The user space library is built using:

timm@rp-dev2:~/Source/xilinx_axidma$ make CROSS_COMPILE=arm-linux-gnueabihf- ARCH=arm library
arm-linux-gnueabihf-gcc -Wall -Wextra -Werror -std=gnu99 -g -O0 -fPIC -shared -Wno-missing-field-initializers -I include library/libaxidma.c -o library/libaxidma.so

The axidma_read example utility is now built using:

timm@rp-dev2:~/Source/xilinx_axidma$ make CROSS_COMPILE=arm-linux-gnueabihf- ARCH=arm examples
arm-linux-gnueabihf-gcc -Wall -Wextra -Werror -std=gnu99 -g -O0 -I include \
        examples/axidma_read.c examples/util.c -o examples/axidma_read \
        -L outputs -l axidma -Wl,-rpath,'$ORIGIN'

Testing

The red pitaya board is booted over TFTP using the usual procedure. Depending on the application being targeted, the contiguous memory allocation (CMA) may require modification. The default size of the CMA is set to 16MiB (as defined by the CONFIG_CMA_SIZE_MBYTES kernel configuration parameter. This may be changed by modifying the kernel configuration prior to a rebuild. More conveniently, the CMA size may also be changed by adding the U-boot bootargs specification: cma=<size>M. This can be done by editing boot-rp.txt file and re-building the U-boot boot script as described in the Set up Netboot for the Xilinx 2020.1 U-Boot section of the Red Pitaya Development Environment page.

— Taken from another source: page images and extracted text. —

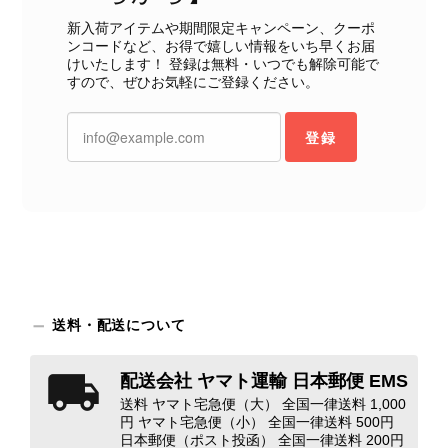
新入荷アイテムや期間限定キャンペーン、クーポ
ンコードなど、お得で嬉しい情報をいち早くお届
CELINE セリーヌ ショルダーバッグ ブラック ガンチーニ レザー 2way vintage ヴィンテージ オールド nifgs8
けいたします！ 登録は無料・いつでも解除可能で
2026/08/01
すので、ぜひお気軽にご登録ください。
外装内装ともにAランクの商品を購入しました。 しかし、実際に
登録
届いた商品は、写真には写っていない内側の蛇腹部分と全面ポケ
ットにカビがびっしりと生えていました。 とてもAランクとは思
えない状態で、見た瞬間に気持ち悪さを感じ、とても使用できる
状態ではありません。 ヴィンテージ品であることは理解してお
り、多少の経年劣化は承知のうえで購入しています。 しかし、こ
のような状態であれば、商品説明や掲載写真で事前に明記してい
ただくべきだと思います。 実は以前こちらで購入した際にも、写
真には写っていない内側部分に目立つ汚れがありました。 そのと
きはたまたまだと思っていましたが、今回も掲載内容だけでは判
送料・配送について
断できない状態の商品が届きとても残念です。 決して安い買い物
ではなかったため、ショックも大きかったです。 私は今後こちら
配送会社 ヤマト運輸 日本郵便 EMS
で購入することはないですが、同じような思いをする購入者が出
送料 ヤマト宅急便（大） 全国一律送料 1,000
ないよう、商品の状態をより正確に記載し、見えない部分も含め
円 ヤマト宅急便（小） 全国一律送料 500円
て写真や説明で分かるよう改善していただきたいです。
日本郵便（ポスト投函） 全国一律送料 200円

After the target board successfully boots copy the products of the DMA driver build over:

timm@rp-dev2:~/Source/xilinx_axidma$ scp -r outputs/ root@red-pitaya:~

Log in to the board and load the kernel module:

root@redpitaya:~# cd outputs
root@redpitaya:~/outputs# insmod axidma.ko
axidma: axidma_dma.c: axidma_dma_init: 706: DMA: Found 0 transmit channels and 1 receive channels.
axidma: axidma_dma.c: axidma_dma_init: 708: VDMA: Found 0 transmit channels and 0 receive channels.
root@red-pitaya:/home/dyadic/Source/dma_test/kernel/xilinx_axidma/driver# lsmod
Module                  Size  Used by
axidma                 28672  0
...

As shown above by the console messages, the driver module should find only the one DMA receive channel.

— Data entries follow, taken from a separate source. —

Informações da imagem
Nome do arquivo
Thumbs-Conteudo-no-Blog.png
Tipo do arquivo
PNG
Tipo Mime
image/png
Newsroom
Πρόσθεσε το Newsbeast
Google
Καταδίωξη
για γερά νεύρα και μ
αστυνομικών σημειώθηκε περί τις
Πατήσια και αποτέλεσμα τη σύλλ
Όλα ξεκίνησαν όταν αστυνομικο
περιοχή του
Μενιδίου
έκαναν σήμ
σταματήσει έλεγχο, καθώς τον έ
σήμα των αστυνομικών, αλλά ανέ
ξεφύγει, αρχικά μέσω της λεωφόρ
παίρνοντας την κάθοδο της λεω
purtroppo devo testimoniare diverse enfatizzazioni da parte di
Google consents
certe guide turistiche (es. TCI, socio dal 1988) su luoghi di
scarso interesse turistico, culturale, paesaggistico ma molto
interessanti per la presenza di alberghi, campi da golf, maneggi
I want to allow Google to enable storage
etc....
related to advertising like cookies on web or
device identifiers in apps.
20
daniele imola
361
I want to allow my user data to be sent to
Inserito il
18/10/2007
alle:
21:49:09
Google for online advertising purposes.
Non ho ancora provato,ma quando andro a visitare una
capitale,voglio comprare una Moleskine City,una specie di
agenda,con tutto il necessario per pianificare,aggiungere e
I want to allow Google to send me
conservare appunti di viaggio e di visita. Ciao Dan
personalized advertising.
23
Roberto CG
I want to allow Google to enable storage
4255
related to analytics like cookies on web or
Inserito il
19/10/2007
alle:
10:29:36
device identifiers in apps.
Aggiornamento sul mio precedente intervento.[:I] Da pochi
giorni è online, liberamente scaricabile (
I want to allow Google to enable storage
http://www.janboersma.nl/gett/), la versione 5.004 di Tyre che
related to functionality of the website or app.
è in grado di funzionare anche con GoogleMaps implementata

Setting the DDS output Frequency

First, the source code for the set_phase utility is copied over to the target Red Pitaya board and built:

scp -r software/rpboard/dma_test/app/set_phase.c root@redpitaya:~
# Log in to the target board and build the set_phase utility:
gcc set_phase.c -o set_phase

For the dma_test design the DDS clock frequency is 125 MHz and the phase increment word size is 28 bits, the phase increment which gives an output frequency of 1 MHz is:

\begin{equation*} \Delta\theta = 2^{28} / 125 = 2147483.648 \end{equation*}

The value produced is then loaded into the DDS phase increment configuration register using:

root@red-pitaya:~# ./set_phase 2147483

The measured frequency of the signal on output A of the board is then seen to be: 999.9865 kHz

The DAC outputs

The two DAC outputs are expected to be offset by a phase of \(90^{\circ}\). This is checked by explicit measurement as illustrated below:

DDS output on tek784

On the Tek784 the measured phase difference is ~90 degrees.

DDS output on tek485

On the Tek485 with timebase 0.1nS the phase difference is measured as 2.5 units.

A DMA read

An experimental DMA read can now be carried out

./axidma_read data.out 8192
AXI DMA File Transfer Info:
Receive Channel: 0
Output File Size: 0.01 Mb

Writing output data to `data.out`.

The output data can be put in a form which is more usable using the following:

import numpy as np
f = open("data.out", "r")
a = np.fromfile(f, dtype=np.int16)

Note that the data is being read as a series of signed 16-bit quantities. This matches the output stream format of the DDS.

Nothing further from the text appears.